Filter duplicate and non-existing entries from tag files

It would be very useful, if duplicate or invalid entries from tag files could 
be skipped automatically (with `:ts`, `:tj` etc).

I often have a "tags" file in a subdirectory, and another one above it, e.g. 
from running "ctags -R" not only on the top level.
Additionally I also use global tags file, which are meant to be used in 
multiple projects.

Therefore the same tags might be defined multiple times.

While it's often only listed twice (in case this happens), this is especially 
annoying, because it triggers the code path to select the entry - although both 
result in the same jump.

I am (usually) using `g<C-]>` to jump to tags (mapped to `<f2>`).

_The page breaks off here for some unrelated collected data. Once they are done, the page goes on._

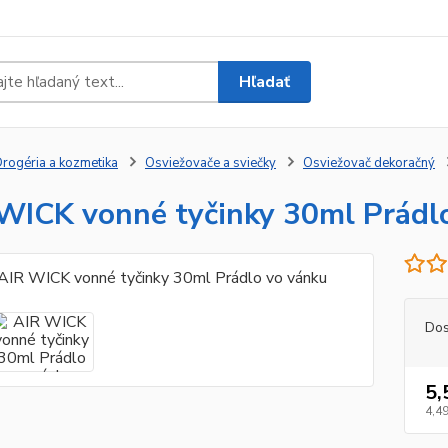
Hľadať
rogéria a kozmetika
Osviežovače a sviečky
Osviežovač dekoračný
WICK vonné tyčinky 30ml Prádl
Dos
5,
4,49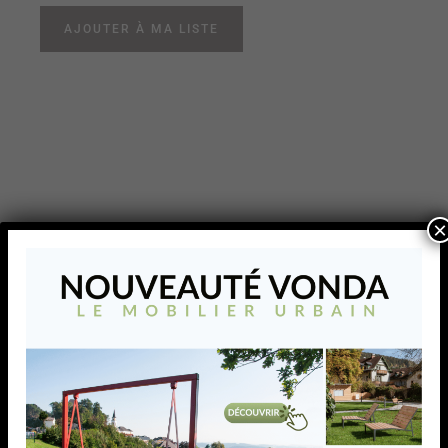
AJOUTER À MA LISTE
×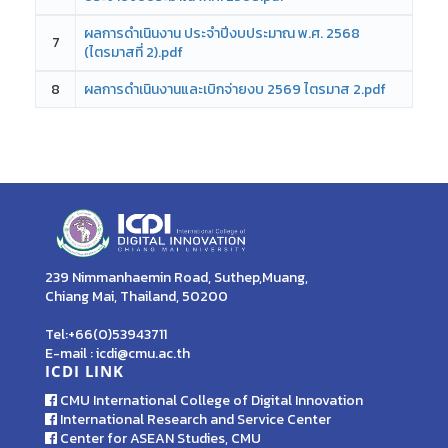
ผลการดำเนินงาน ประจำปีงบประมาณ พ.ศ. 2568
7
(ไตรมาสที่ 2).pdf
8
ผลการดำเนินงานและเบิกจ่ายงบ 2569 ไตรมาส 2.pdf
239 Nimmanhaemin Road, Suthep,Muang,
Chiang Mai, Thailand, 50200
Tel:+66(0)53943711
E-mail : icdi@cmu.ac.th
ICDI LINK
CMU International College of Digital Innovation
International Research and Service Center
Center for ASEAN Studies, CMU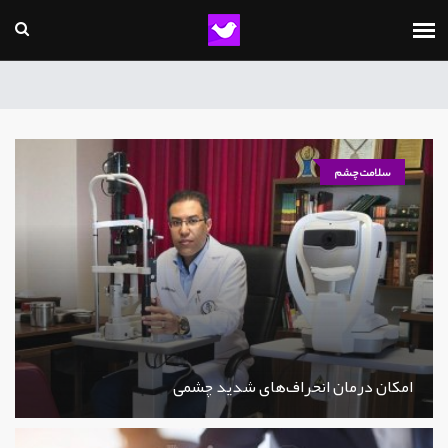
سلامت چشم
امکان درمان انحراف‌های شدید چشمی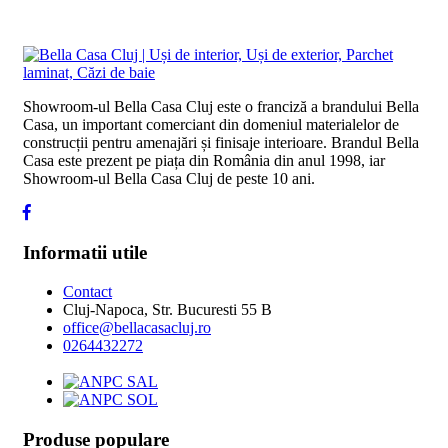
Showroom-ul Bella Casa Cluj este o franciză a brandului Bella
Casa, un important comerciant din domeniul materialelor de
construcții pentru amenajări și finisaje interioare. Brandul Bella
Casa este prezent pe piața din România din anul 1998, iar
Showroom-ul Bella Casa Cluj de peste 10 ani.
Informatii utile
Contact
Cluj-Napoca, Str. Bucuresti 55 B
office@bellacasacluj.ro
0264432272
Produse populare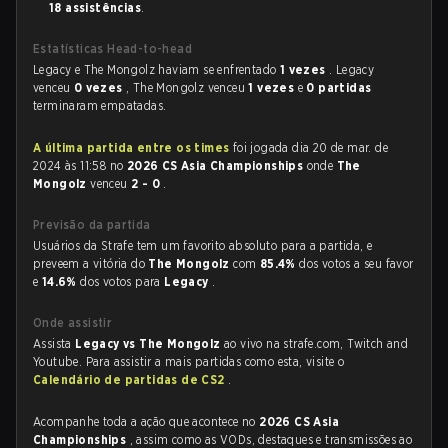
18 assistências
.
Estatísticas Head-to-head
Legacy e The Mongolz haviam se enfrentado
1 vezes
. Legacy
venceu
0 vezes
, The Mongolz venceu
1 vezes
e
0 partidas
terminaram empatadas.
A última partida entre os times
foi jogada dia 20 de mar. de
2024 às 11:58 no
2026 CS Asia Championships
onde
The
Mongolz
venceu
2 - 0
.
Previsão da partida
Usuários da Strafe tem um favorito absoluto para a partida, e
preveem a vitória do
The Mongolz
com
85.4%
dos votos a seu favor
e
14.6%
dos votos para
Legacy
.
Onde assistir
Assista
Legacy vs The Mongolz
ao vivo na strafe.com, Twitch and
Youtube. Para assistir a mais partidas como esta, visite o
Calendário de partidas de CS2
.
Acompanhe toda a ação que acontece no
2026 CS Asia
Championships
, assim como as VODs, destaques e transmissões ao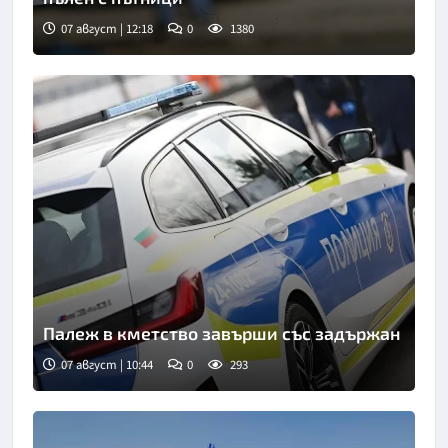
07 август | 12:18
0
1380
Палеж в кметство завърши със задържан
07 август | 10:44
0
293
Снимка: БТА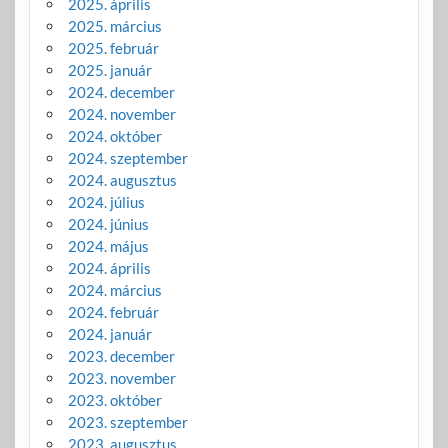
2025. április
2025. március
2025. február
2025. január
2024. december
2024. november
2024. október
2024. szeptember
2024. augusztus
2024. július
2024. június
2024. május
2024. április
2024. március
2024. február
2024. január
2023. december
2023. november
2023. október
2023. szeptember
2023. augusztus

My default setting for `tags` is:

    tags=./tags;/,~/src/tags.global,~/.vimtags

Apart from consolidating duplicate entries (where only the path differs), it 
would be useful to maybe also skip invalid entries, where the path does not 
exist (anymore).

The relevant code is/starts here:
https://github.com/vim-jp/vim/blob/master/src/tag.c#L597-621

It might be rather trivial to check for this at the beginning of the loop, by 
keeping a list of already displayed tags in a new list (with the absolute 
path), and then skipping additional entries.

Here is a first shot at a patch to skip tags in non-existing files:

    diff --git i/src/tag.c w/src/tag.c
    index ba42f15..5fa9862 100644
    --- i/src/tag.c
    +++ w/src/tag.c
    @@ -618,6 +618,18 @@ do_tag(tag, type, count, forceit, verbose)
                    for (i = 0; i < num_matches && !got_int; ++i)
                    {
                        parse_match(matches[i], &tagp);
    +
    +                   /* Skip non-existing entries. */
    +                   struct stat st;
    +                   p = tag_full_fname(&tagp);
    +                   if (mch_stat((char *)p, &st) < 0) {
    +
    +                       for (k = i; k < num_matches; k++)
    +                           matches[k] = matches[k + 1];
    +                       num_matches--;
    +                       continue;
    +                   }
    +
                        if (!new_tag && (
     #if defined(FEAT_WINDOWS) && defined(FEAT_QUICKFIX)
                                    (g_do_tagpreview != 0
    @@ -770,7 +782,8 @@ do_tag(tag, type, count, forceit, verbose)
                    }
                    if (got_int)
                        got_int = FALSE;    /* only stop the listing */
    -               ask_for_selection = TRUE;
    +
    +               ask_for_selection = (type == DT_SELECT) || (num_matches > 1);
                }
     #if defined(FEAT_QUICKFIX) && defined(FEAT_EVAL)
                else if (type == DT_LTAG)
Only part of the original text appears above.